#### Your task:
Please print all of the records shown below, exactly as given.

#### Excerpted data:
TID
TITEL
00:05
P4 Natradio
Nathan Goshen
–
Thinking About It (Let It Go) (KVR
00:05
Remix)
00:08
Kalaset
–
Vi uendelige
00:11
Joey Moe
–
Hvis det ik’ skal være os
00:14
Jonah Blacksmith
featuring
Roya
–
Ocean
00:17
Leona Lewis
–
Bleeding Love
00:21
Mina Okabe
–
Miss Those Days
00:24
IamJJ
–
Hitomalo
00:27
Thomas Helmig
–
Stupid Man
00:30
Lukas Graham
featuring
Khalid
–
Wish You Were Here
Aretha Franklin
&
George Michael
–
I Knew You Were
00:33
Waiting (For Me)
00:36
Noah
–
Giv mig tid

#### Reply:
TID
TITEL
00:05
P4 Natradio
Nathan Goshen
–
Thinking About It (Let It Go) (KVR
00:05
Remix)
00:08
Kalaset
–
Vi uendelige
00:11
Joey Moe
–
Hvis det ik’ skal være os
00:14
Jonah Blacksmith
featuring
Roya
–
Ocean
00:17
Leona Lewis
–
Bleeding Love
00:21
Mina Okabe
–
Miss Those Days
00:24
IamJJ
–
Hitomalo
00:27
Thomas Helmig
–
Stupid Man
00:30
Lukas Graham
featuring
Khalid
–
Wish You Were Here
Aretha Franklin
&
George Michael
–
I Knew You Were
00:33
Waiting (For Me)
00:36
Noah
–
Giv mig tid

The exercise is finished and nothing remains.